## Work request
Whenever a line below includes the word "Hire", copy that line.

◇ ◇ ◇

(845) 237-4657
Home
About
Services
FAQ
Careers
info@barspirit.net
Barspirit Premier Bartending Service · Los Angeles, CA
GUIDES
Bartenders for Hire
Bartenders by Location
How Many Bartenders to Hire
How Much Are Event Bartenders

◇ ◇ ◇

## Task output
Bartenders for Hire
How Many Bartenders to Hire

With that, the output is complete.